Although these findings are not surprising, given that our patient population represented severely ill patients at high risk for VTE, our data raised the question of screening for VTE, risk stratification, and potential VTE prophylaxis to improve outcomes in hospitalized patients with HAPE. Meanwhile, since VTE has no specific clinical manifestations, it can be easily diagnosed as other respiratory diseases at the initial stage, and a combination of these diseases cannot be ruled out. These results make it difficult to diagnose VTE. Therefore, more attention should be paid to the high-risk VTE groups in HAPE groups and VTE prophylaxis.
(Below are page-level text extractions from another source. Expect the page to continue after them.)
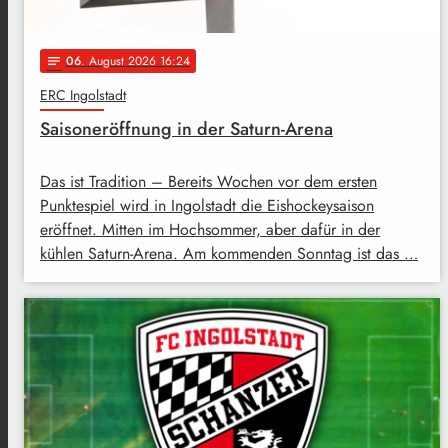
06
. August 2026 16:24
notes
ERC Ingolstadt
Saisoneröffnung in der Saturn-Arena
Das ist Tradition – Bereits Wochen vor dem ersten
Punktespiel wird in Ingolstadt die Eishockeysaison
eröffnet. Mitten im Hochsommer, aber dafür in der
kühlen Saturn-Arena. Am kommenden Sonntag ist das …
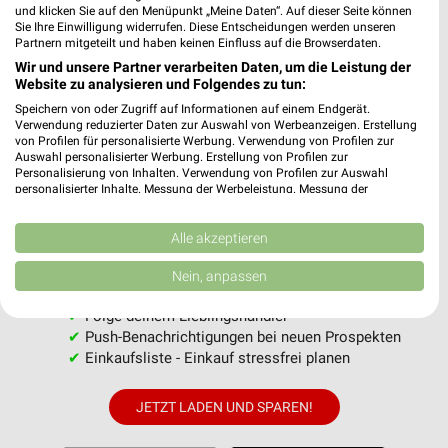
und klicken Sie auf den Menüpunkt „Meine Daten“. Auf dieser Seite können
Sie Ihre Einwilligung widerrufen. Diese Entscheidungen werden unseren
Partnern mitgeteilt und haben keinen Einfluss auf die Browserdaten.
MEHR PROSPEKTE
Wir und unsere Partner verarbeiten Daten, um die Leistung der
Website zu analysieren und Folgendes zu tun:
Speichern von oder Zugriff auf Informationen auf einem Endgerät.
Verwendung reduzierter Daten zur Auswahl von Werbeanzeigen. Erstellung
von Profilen für personalisierte Werbung. Verwendung von Profilen zur
Auswahl personalisierter Werbung. Erstellung von Profilen zur
Personalisierung von Inhalten. Verwendung von Profilen zur Auswahl
personalisierter Inhalte. Messung der Werbeleistung. Messung der
weekli - Prospekte & Angebote App
Performance von Inhalten. Analyse von Zielgruppen durch Statistiken oder
Kombinationen von Daten aus verschiedenen Quellen. Entwicklung und
Alle NKD Angebote immer griffbereit – mit der kostenlosen
Verbesserung der Angebote. Verwendung reduzierter Daten zur Auswahl
Alle akzeptieren
weekli App für iOS & Android.
von Inhalten.
Daten können außerhalb der Europäischen Union weitergegeben und in die
Nein, anpassen
USA gesendet werden.
✔
Standortgenaue Angebote
Ihre Einwilligung und die cookie Richtlinie gelten ausschließlich für diese
✔
Folge deinem Lieblingshändler
Website/App.
✔
Push-Benachrichtigungen bei neuen Prospekten
Partnerliste anzeigen (1 IAB-Anbieter)
✔
Einkaufsliste - Einkauf stressfrei planen
Wir nutzen Ihre Daten für folgende Zwecke:
IAB-Verarbeitungszwecke:
JETZT LADEN UND SPAREN!
Speichern von oder Zugriff auf Informationen
auf einem Endgerät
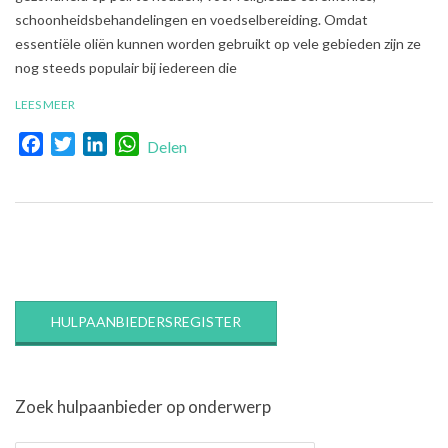
schoonheidsbehandelingen en voedselbereiding. Omdat
essentiële oliën kunnen worden gebruikt op vele gebieden zijn ze
nog steeds populair bij iedereen die
LEES MEER
Facebook
Twitter
LinkedIn
WhatsApp
Delen
HULPAANBIEDERSREGISTER
Zoek hulpaanbieder op onderwerp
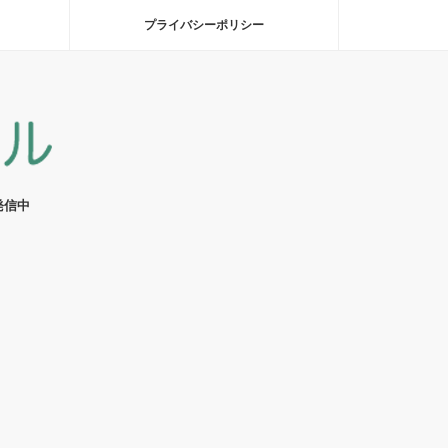
プライバシーポリシー
発信中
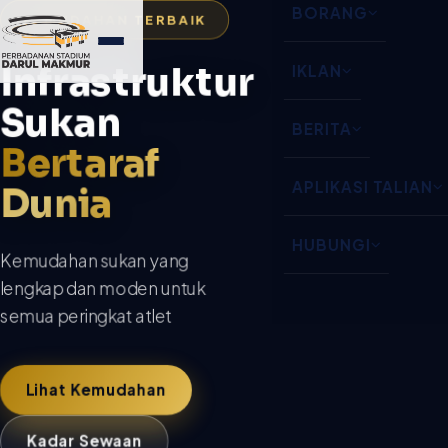
BORANG
KEMUDAHAN TERBAIK
Infrastruktur
IKLAN
Sukan
BERITA
Bertaraf
APLIKASI TALIAN
Dunia
HUBUNGI
Kemudahan sukan yang
lengkap dan moden untuk
semua peringkat atlet
Lihat Kemudahan
Kadar Sewaan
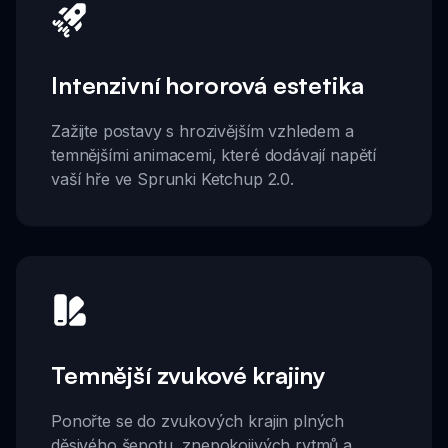
Intenzivní hororová estetika
Zažijte postavy s hrozivějším vzhledem a
temnějšími animacemi, které dodávají napětí
vaší hře ve Sprunki Ketchup 2.0.
Temnější zvukové krajiny
Ponořte se do zvukových krajin plných
děsivého šepotu, znepokojivých rytmů a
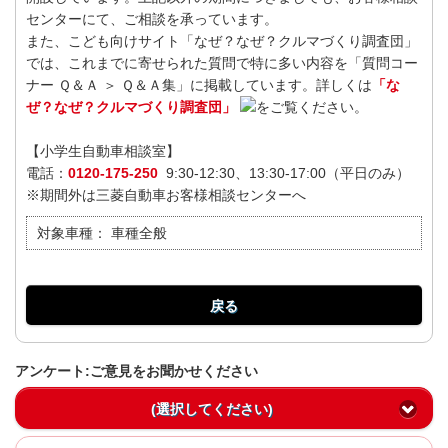
センターにて、ご相談を承っています。
また、こども向けサイト「なぜ？なぜ？クルマづくり調査団」
では、これまでに寄せられた質問で特に多い内容を「質問コー
ナー Ｑ＆Ａ ＞ Ｑ＆Ａ集」に掲載しています。詳しくは
「な
ぜ？なぜ？クルマづくり調査団」
をご覧ください。
【小学生自動車相談室】
電話：
0120-175-250
9:30-12:30、13:30-17:00（平日のみ）
※期間外は三菱自動車お客様相談センターへ
対象車種：
車種全般
戻る
アンケート:ご意見をお聞かせください
(選択してください)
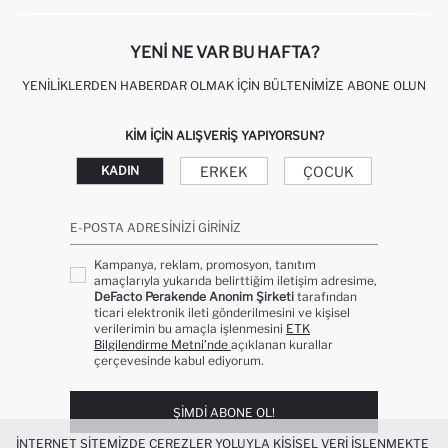
KIŞISEL VERILERIN KORUNMASI VE GIZLILIK
YENI NE VAR BU HAFTA?
YENILIKLERDEN HABERDAR OLMAK İÇIN BÜLTENIMIZE ABONE OLUN
KIM IÇIN ALIŞVERIŞ YAPIYORSUN?
ERKEK
ÇOCUK
KADIN
E-POSTA ADRESINIZI GIRINIZ
Kampanya, reklam, promosyon, tanıtım
amaçlarıyla yukarıda belirttiğim iletişim adresime,
DeFacto Perakende Anonim Şirketi
tarafından
ticari elektronik ileti gönderilmesini ve kişisel
verilerimin bu amaçla işlenmesini
ETK
Bilgilendirme Metni’nde
açıklanan kurallar
çerçevesinde kabul ediyorum.
ŞIMDI ABONE OL!
İNTERNET SITEMIZDE ÇEREZLER YOLUYLA KIŞISEL VERI IŞLENMEKTE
This study has some limitations. First, this is a single center retrospective study, as the sample size is small, and it is difficult to exclude accidental errors. Second, due to the critical condition of patients with severe HAPE, CTPA examinations were restricted, which significantly underestimated the prevalence of VTE. Thus, Prospective multi-center large sample studies might be needed in the future to further confirm the findings in our current study.